Are Pitaya And Dragon Fruit The Same Thing?

If you've ever eaten or seen a dragon fruit, it's sure to have stuck in your mind. The fruit's magenta pink exterior with green spikes and its bright white flesh speckled with black seeds certainly make it memorable. You may have also noticed that the striking fruit has more than one moniker. 

According to Spoon University, pitaya is the traditional name for the flashy fruit. The pitaya has its origins in South and Central America, Spoon University reports, but it is now grown worldwide. The fruit has a particularly large market in areas like Malaysia and Vietnam. So what's with the double name? Well, even though pitaya was the fruit's first name, dragon fruit is now the more common way of referring to it. Both names remain correct though, Spoon University notes. The dragon fruit is actually a product of a cactus. Pitaya is popular in smoothies and smoothie bowls, desserts, cocktails, or just to munch on its own.

What does dragon fruit/pitaya taste like?

As far as flavor goes, this tropical fruit packs a punch of sweetness. Dragon fruit has been described as having flavor that is similar to pears, watermelon, or kiwi. The black seeds speckled throughout the fruit's soft white interior give it the same texture as a kiwi, but its sweetness makes the flavor closer to a pear or a watermelon. 

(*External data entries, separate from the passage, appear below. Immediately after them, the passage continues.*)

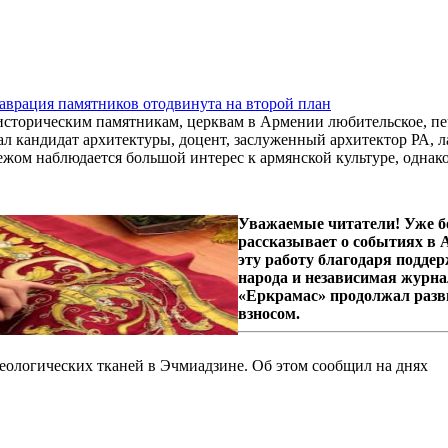
аврация памятников отодвинута на второй план
сторическим памятникам, церквам в Армении любительское, печ
ал кандидат архитектуры, доцент, заслуженный архитектор РА, л
ежом наблюдается большой интерес к армянской культуре, однако 
Уважаемые читатели! Уже б
рассказывает о событиях в
эту работу благодаря подде
народа и независимая журна
«Еркрамас» продолжал разв
взносом.
еологических тканей в Эчмиадзине. Об этом сообщил на днях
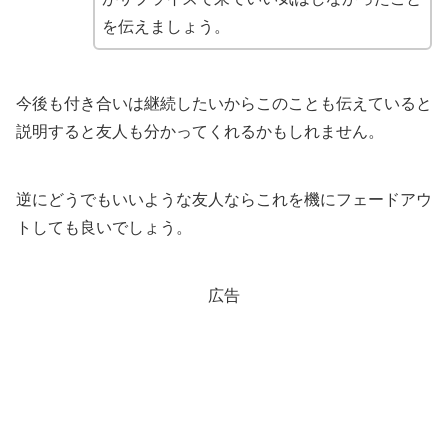
を伝えましょう。
今後も付き合いは継続したいからこのことも伝えていると
説明すると友人も分かってくれるかもしれません。
逆にどうでもいいような友人ならこれを機にフェードアウ
トしても良いでしょう。
広告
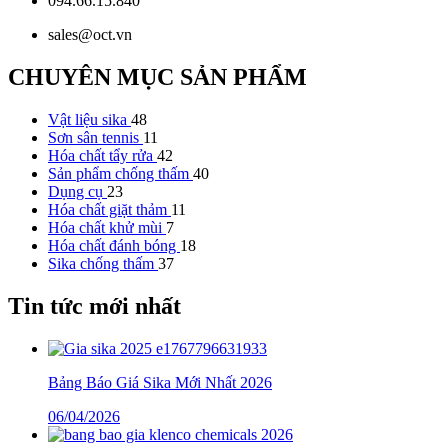
094.66.15.840
sales@oct.vn
CHUYÊN MỤC SẢN PHẨM
Vật liệu sika
48
Sơn sân tennis
11
Hóa chất tẩy rửa
42
Sản phẩm chống thấm
40
Dụng cụ
23
Hóa chất giặt thảm
11
Hóa chất khử mùi
7
Hóa chất đánh bóng
18
Sika chống thấm
37
Tin tức mới nhất
Bảng Báo Giá Sika Mới Nhất 2026
06/04/2026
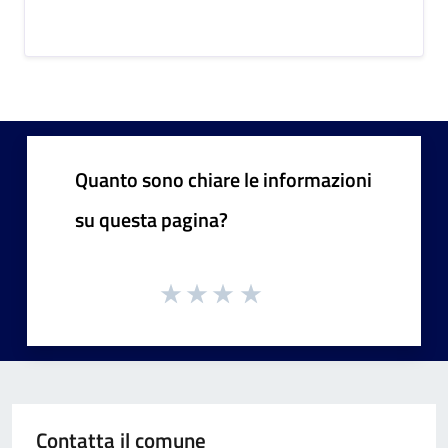
Quanto sono chiare le informazioni
su questa pagina?
Contatta il comune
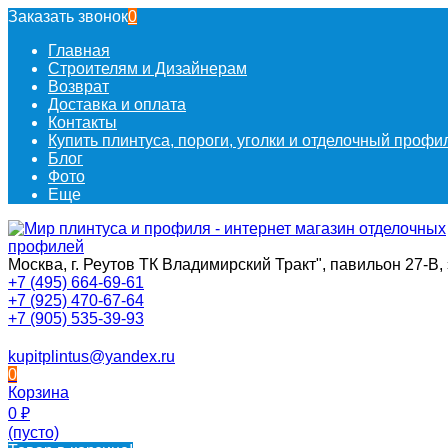
Заказать звонок
0
Главная
Строителям и Дизайнерам
Возврат
Доставка и оплата
Контакты
Купить плинтуса, пороги, уголки и отделочный проф
Блог
Фото
Еще
Москва, г. Реутов ТК Владимирский Тракт", павильон 27-В, 
+7 (495) 664-69-61
+7 (925) 470-67-64
+7 (905) 535-39-93
kupitplintus@yandex.ru
0
Корзина
0
₽
(пусто)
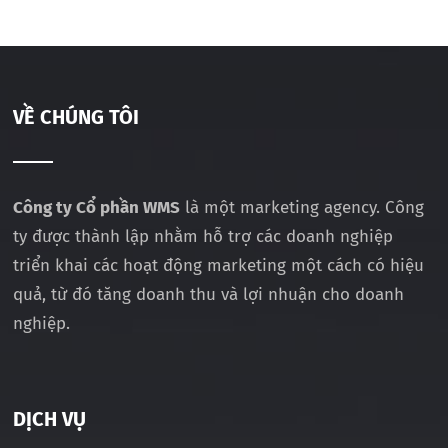
VỀ CHÚNG TÔI
Công ty Cổ phần WMS
là một marketing agency. Công
ty được thành lập nhằm hỗ trợ các doanh nghiệp
triển khai các hoạt động marketing một cách có hiệu
quả, từ đó tăng doanh thu và lợi nhuận cho doanh
nghiệp.
DỊCH VỤ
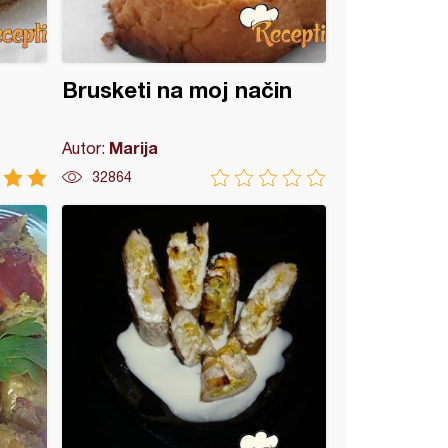
Brusketi na moj način
Marija
Autor:
32864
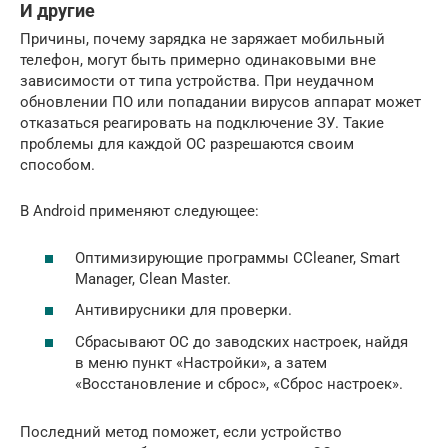
И другие
Причины, почему зарядка не заряжает мобильный
телефон, могут быть примерно одинаковыми вне
зависимости от типа устройства. При неудачном
обновлении ПО или попадании вирусов аппарат может
отказаться реагировать на подключение ЗУ. Такие
проблемы для каждой ОС разрешаются своим
способом.
В Android применяют следующее:
Оптимизирующие программы CCleaner, Smart
Manager, Clean Master.
Антивирусники для проверки.
Сбрасывают ОС до заводских настроек, найдя
в меню пункт «Настройки», а затем
«Восстановление и сброс», «Сброс настроек».
Последний метод поможет, если устройство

This oval-shaped fruit has multiple varieties. The Hylocereus undatus varietal is the most common, but other species of the fruit offer variations in the size, sweetness, and even color of the dragon fruit. The rarest variety, Selenicereus megalanthus, is a small, sweet presentation of the dragon fruit and has yellow skin as opposed to the more common magenta (via Spicy Exotics).

So no matter what you call it, dragon fruit or pitaya, the fruit — and flavor — is the same.